I am reading Alex Ross’s excellent book “The Rest is Noise” (subtitle: Listening to the Twentieth Century). The book is mostly about contemporary music, but Ross gives the discussion a historical framework to give it contextual significance. The early chapters deal with the period around the end of the nineteenth and beginning of the twentieth centuries, and that is where I encountered the phrase that is the title of this essay.
It is French, of course, and the literal meaning is “end of the century.” But fin de siècle has taken on a special significance in the world of arts and culture, referring specifically to that tumultuous period. The French and Bolshevik revolutions destroyed the old monarchies and feudal structures, industrialization was gaining momentum. The common man was flexing his muscles and his independence, demanding his share of the power and wealth in the world.

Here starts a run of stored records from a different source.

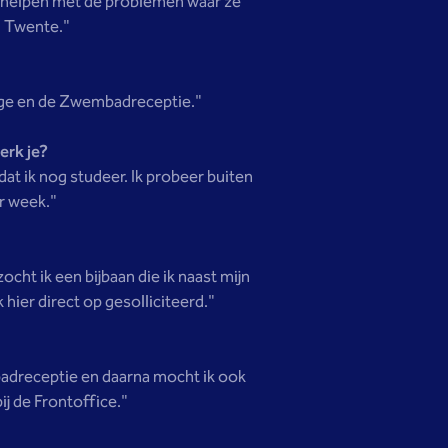
kan helpen met de problemen waar ze
n Twente."
loge en de Zwembadreceptie."
erk je?
at ik nog studeer. Ik probeer buiten
er week."
cht ik een bijbaan die ik naast mijn
 hier direct op gesolliciteerd."
badreceptie en daarna mocht ik ook
j de Frontoffice."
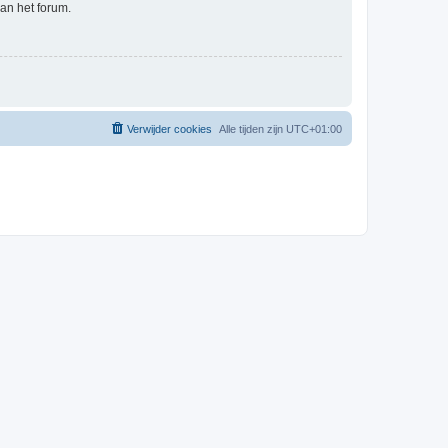
an het forum.
Verwijder cookies
Alle tijden zijn
UTC+01:00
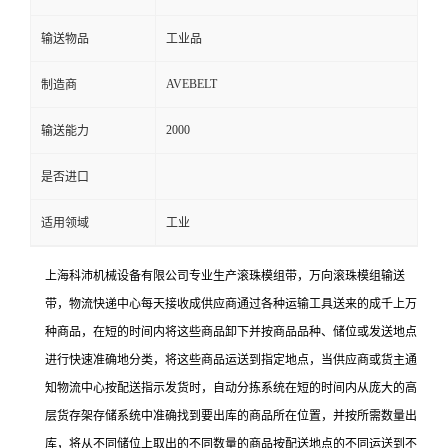
输送物品
工业品
AVEBELT
制造商
2000
输送能力
是否进口
适用领域
工业
上海科沛机械设备有限公司专业生产滚珠模组带，万向滚珠模组输送
带，物流快递中心每天接收成供应商通过各种运输工具送来的成千上万
种商品，在短的时间内将这些商品卸下并按商品品种、储位或发送地点
进行快速准确地分类，将这些商品运送到指定地点，当供应商或货主通
知物流中心按配送指示发货时，自动分拣系统在短的时间内从庞大的高
层货存架存储系统中准确找到要出库的商品所在位置，并按所需数量出
库，将从不同储位上取出的不同数量的商品按配送地点的不同运送到不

The world of the arts could not escape being influenced by all of this, and the composers of that era sought to emulate the politics of the time, throwing off the “chains” that bound them to the old Classical-Romantic era. The formal structures and harmonies of Mozart, Beethoven and Brahms were passé. A new paradigm was needed, and composers like Gustav Mahler, Arnold Schoenberg, Igor Stravinsky and Richard Strauss showed the way.
Schoenberg was the leader of what became known as the “Second Viennese School,” the first having been that of the aforementioned Mozart, Beethoven and Brahms, among many others. Two of his students, Alban Berg and Anton Webern, who became famous in their own right, were his most ardent and effective supporters. They led the rebellion against what they viewed as the stultified and rigid structures of tonality and formality in classical music. In the beginning, they only sought to loosen the bonds, but eventually, as Anton Webern put it, “The time was simply ripe for the disappearance of tonality.”
A small group of these people transformed the whole musical scene, and they did it in just a few years. Similar things were happening in other cultural milieus…painting, sculpture, literature and poetry. It was truly an astonishing time.
Most humans…certainly more than half…live long enough to experience an end-of-century transition. Most of the people who read this experienced the one that occurred thirteen years ago. That was indeed a momentous one, not just the end of a century, but the end of a millennium. What earthshaking changes happened during our fin de siècle?
Politically…the dissolution of the Soviet Union and the ascendancy of the United States to the pinnacle, the only “superpower.” And then, only 21 months later, the most horrendous terrorist attack the world has ever seen. Cataclysmic events, to be sure, but what about the arts, culture, literature?
Nothing much to report, sadly. Our generation is obsessed with religion, politics, the environment, wars and terrorism. We don’t seem to have much time for the arts.